Talk to people about Edgeware and twin themes emerge - it's an extremely convenient suburb, with a strong sense of community. It's within walking distance of the city centre and its proximity to Bealey Ave makes getting to other parts of the city a breeze.

Take a stroll around the area, however, and it soon becomes apparent there is more to Edgeware than its handy location. It is a neighbourhood of contrasts. New townhouses feature heavily around Bealey Ave, a nod to the area's central location. Then, within a few paces, you find yourself on leafy streets where character villas nestle up driveways in dappled light.

Eat and Drink

If you’ve worked up an appetite, head to Bailies Bar and Restaurant (1066 Colombo St) in Edgeware Village. It’s open for brunch, lunch and dinner and there’s outdoor seating for sunny days. Tuck into hearty meals, such as bangers and mash, or tackle a ploughman’s platter. A few paces away, in the mini mall, you’ll find Sema’s Thai Cuisine (76 Edgeware Rd) with an extensive menu, including favourites such as fish cakes and green curry; Japanese restaurant Tomi (76 Edgeware Rd), where the emphasis is on a typical Japanese dining experience; and Coriander’s (76 Edgeware Rd), which offers a great range of delicious Indian curries and other authentic dishes.

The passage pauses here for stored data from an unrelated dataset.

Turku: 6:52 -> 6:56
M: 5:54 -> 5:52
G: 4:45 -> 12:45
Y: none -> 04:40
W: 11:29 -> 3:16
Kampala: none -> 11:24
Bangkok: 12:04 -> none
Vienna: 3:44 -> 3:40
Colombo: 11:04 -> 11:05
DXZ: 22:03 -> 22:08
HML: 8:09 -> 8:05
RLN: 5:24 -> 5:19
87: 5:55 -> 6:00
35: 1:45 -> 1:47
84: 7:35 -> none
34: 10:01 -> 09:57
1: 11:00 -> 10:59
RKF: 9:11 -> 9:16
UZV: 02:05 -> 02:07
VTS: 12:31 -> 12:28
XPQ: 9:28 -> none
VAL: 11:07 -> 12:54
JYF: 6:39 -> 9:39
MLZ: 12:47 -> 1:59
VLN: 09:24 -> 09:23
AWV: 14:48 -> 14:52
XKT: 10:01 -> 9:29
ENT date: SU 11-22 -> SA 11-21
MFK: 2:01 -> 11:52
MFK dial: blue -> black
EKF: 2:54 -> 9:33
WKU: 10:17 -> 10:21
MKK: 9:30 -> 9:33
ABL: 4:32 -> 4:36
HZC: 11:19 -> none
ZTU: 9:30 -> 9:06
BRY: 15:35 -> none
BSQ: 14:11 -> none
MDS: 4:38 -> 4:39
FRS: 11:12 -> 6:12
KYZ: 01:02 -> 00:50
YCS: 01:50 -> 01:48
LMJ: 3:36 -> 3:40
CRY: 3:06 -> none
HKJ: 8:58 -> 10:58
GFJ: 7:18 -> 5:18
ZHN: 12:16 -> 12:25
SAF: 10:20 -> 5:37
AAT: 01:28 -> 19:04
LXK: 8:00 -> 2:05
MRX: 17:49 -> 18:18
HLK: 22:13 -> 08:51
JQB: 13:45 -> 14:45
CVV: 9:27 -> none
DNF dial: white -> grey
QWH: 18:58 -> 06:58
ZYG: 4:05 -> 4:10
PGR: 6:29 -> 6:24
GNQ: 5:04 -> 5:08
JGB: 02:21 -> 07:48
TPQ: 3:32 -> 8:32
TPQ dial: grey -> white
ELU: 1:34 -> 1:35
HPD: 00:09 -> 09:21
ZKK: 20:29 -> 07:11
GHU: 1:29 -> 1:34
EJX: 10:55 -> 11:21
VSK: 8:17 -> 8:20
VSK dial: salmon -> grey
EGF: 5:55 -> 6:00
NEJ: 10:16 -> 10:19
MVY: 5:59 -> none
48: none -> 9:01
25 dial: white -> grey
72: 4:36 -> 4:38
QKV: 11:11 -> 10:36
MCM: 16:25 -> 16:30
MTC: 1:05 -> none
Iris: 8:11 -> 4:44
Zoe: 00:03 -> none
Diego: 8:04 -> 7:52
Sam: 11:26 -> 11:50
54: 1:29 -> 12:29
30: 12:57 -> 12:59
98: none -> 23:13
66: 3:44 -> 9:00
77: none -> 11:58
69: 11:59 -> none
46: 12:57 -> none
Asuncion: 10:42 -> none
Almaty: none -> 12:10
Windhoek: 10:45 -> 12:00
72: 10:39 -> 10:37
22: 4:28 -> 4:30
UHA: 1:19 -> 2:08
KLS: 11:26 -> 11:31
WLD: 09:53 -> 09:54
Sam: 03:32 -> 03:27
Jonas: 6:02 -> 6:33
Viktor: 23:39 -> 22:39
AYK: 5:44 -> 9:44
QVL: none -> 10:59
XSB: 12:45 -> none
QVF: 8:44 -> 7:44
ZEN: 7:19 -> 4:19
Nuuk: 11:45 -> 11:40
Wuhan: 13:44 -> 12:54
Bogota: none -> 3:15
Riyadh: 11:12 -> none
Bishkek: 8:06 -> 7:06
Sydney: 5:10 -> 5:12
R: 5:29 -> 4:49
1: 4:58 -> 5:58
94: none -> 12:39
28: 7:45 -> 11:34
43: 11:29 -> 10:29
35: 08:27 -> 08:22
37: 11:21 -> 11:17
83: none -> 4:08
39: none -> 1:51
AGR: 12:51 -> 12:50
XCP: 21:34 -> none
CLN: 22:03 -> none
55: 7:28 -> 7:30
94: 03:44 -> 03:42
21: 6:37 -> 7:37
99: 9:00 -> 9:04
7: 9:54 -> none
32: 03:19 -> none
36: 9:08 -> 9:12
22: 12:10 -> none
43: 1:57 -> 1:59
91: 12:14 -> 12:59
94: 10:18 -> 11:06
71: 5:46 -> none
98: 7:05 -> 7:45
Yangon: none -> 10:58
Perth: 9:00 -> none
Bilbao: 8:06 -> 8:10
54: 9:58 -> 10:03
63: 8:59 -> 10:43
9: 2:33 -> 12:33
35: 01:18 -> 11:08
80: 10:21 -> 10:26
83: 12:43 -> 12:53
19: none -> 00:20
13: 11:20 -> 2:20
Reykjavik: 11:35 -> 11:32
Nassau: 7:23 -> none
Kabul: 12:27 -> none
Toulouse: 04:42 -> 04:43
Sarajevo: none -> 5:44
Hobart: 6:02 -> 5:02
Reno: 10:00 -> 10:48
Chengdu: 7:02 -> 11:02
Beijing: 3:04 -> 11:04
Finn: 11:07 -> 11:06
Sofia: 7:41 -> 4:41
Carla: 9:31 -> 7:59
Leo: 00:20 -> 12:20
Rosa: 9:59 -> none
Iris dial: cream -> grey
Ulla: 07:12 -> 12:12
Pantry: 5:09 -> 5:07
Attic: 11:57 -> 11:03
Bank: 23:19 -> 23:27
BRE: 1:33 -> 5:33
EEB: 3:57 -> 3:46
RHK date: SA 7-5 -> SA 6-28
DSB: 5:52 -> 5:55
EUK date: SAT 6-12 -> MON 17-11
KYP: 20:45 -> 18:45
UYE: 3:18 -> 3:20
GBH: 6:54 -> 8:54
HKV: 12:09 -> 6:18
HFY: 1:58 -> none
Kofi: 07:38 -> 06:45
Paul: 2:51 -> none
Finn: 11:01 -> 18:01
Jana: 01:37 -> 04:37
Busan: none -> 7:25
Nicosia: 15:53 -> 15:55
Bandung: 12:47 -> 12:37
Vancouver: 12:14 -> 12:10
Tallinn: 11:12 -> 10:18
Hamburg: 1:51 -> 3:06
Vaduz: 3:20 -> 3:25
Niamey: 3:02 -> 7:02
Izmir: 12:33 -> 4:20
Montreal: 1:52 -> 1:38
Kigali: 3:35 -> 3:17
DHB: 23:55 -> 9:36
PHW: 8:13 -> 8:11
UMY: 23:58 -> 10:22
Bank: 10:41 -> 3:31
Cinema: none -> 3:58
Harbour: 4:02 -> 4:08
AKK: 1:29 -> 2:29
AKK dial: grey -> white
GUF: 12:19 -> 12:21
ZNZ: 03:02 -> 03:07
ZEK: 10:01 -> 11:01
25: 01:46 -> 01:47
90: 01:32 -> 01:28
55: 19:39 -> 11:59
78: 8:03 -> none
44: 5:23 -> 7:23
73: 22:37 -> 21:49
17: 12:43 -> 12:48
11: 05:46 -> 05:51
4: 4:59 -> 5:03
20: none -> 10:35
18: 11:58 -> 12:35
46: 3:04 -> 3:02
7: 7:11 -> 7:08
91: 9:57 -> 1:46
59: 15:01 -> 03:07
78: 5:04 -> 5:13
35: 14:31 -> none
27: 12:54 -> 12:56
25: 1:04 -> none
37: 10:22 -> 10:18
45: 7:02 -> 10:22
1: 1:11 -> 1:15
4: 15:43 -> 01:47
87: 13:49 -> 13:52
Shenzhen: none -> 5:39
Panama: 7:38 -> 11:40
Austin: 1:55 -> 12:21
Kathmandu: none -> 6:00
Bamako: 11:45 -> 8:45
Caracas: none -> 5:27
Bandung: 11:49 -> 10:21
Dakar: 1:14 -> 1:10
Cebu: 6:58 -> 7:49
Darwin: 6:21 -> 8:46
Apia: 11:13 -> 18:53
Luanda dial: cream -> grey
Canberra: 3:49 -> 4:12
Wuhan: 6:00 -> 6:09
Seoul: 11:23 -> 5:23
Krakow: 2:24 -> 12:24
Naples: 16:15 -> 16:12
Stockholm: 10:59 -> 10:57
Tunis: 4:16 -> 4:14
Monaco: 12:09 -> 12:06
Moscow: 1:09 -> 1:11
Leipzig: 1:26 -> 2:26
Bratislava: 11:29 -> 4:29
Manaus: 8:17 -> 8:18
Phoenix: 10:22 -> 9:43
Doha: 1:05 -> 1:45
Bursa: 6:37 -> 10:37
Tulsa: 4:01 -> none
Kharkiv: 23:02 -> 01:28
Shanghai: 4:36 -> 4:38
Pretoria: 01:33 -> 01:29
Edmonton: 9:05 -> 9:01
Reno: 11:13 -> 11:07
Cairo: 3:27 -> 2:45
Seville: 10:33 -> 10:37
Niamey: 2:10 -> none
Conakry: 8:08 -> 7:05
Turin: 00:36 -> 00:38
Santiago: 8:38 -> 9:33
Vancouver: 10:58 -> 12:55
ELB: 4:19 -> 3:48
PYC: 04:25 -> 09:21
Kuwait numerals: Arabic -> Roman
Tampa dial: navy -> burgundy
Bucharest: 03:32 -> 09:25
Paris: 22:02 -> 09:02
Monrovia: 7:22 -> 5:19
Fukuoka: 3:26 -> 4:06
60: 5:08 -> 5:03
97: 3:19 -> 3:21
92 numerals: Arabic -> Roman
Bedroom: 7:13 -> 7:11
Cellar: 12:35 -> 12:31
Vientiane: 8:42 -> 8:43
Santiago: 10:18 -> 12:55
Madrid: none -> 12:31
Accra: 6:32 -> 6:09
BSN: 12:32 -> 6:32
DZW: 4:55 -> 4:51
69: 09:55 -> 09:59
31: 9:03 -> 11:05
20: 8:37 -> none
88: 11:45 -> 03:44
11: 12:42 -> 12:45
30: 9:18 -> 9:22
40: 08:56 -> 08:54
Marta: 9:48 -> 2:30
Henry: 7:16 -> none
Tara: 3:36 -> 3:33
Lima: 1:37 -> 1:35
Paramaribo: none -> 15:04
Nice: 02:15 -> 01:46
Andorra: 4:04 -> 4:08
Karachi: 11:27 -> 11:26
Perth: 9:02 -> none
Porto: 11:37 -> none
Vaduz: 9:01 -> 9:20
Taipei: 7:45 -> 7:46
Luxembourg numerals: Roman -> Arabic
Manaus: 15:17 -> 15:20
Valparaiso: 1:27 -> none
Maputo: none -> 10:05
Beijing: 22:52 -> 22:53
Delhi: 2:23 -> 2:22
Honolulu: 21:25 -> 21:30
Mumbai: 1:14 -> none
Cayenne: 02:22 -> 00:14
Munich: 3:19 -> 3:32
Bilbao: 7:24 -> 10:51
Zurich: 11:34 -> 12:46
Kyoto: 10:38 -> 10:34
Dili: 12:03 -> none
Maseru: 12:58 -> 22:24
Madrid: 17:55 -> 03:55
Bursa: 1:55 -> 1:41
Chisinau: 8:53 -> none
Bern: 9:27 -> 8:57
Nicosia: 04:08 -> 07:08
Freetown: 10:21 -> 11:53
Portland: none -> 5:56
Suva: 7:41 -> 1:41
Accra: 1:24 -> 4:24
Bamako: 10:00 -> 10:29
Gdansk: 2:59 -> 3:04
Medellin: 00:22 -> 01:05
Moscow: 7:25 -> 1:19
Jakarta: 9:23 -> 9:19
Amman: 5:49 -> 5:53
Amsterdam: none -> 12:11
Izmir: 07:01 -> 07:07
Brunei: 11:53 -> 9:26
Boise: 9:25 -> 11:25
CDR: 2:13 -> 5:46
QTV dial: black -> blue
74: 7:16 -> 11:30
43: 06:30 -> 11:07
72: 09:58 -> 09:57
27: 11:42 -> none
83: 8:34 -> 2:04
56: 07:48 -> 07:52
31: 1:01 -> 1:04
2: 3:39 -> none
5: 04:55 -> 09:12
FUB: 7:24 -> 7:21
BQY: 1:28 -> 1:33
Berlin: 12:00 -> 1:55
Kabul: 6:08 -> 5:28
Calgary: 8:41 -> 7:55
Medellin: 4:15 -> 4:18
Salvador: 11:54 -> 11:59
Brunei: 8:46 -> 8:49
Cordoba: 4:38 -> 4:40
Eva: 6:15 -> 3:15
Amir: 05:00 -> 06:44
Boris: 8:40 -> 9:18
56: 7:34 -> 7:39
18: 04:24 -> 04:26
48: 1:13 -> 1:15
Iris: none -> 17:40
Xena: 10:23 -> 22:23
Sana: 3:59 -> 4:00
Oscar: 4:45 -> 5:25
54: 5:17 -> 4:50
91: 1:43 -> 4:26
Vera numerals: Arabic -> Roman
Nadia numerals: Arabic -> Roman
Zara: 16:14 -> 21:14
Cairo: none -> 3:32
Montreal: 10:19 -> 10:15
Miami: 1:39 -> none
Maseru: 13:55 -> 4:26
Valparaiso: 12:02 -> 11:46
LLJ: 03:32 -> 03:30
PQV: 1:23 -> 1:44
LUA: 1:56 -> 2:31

For award-winning coffee, head over to the family-friendly café Ris’tretto Espresso Café and Roastery (670 Barbadoes St) for a range of deli food and delicious treats for those with a sweet tooth.

If you’re stuck for dessert, how about a tray of designer doughnuts from The Donut Boutique (569 Barbadoes St)? Mouthwatering flavours include Mesmerising Mint, Apple Crumble and the wickedly delicious Outrageous Oreo.

Edgeware Village is the area's hub and the mix of old and new is reflected in its shops. One of the longest-standing businesses is secondhand book dealer The Paperback Centre. Bursting at the seams with all manner of tomes, it's a real treasure trove for book lovers. Debs Fultz owns and runs the shop, which was established nearly 35 years ago by her parents, across the road from its current location. In 1985, the business moved to 35 Edgeware Rd, which was previously a doctor's surgery.

During the 18 years Debs has owned the business, she has seen many changes, especially in the wake of the Canterbury earthquakes. "We're one of just a few [bookshops] left now. We get people coming all the way over from the other side of town," she says.

Other Edgeware stalwarts include award-winning butchery Peter Timbs, which has been there for 18 years, and the StAlbans Pharmacy, which for the past 14 years has been run by owner Malcolm Pearce, president of the Edgeware Business Association.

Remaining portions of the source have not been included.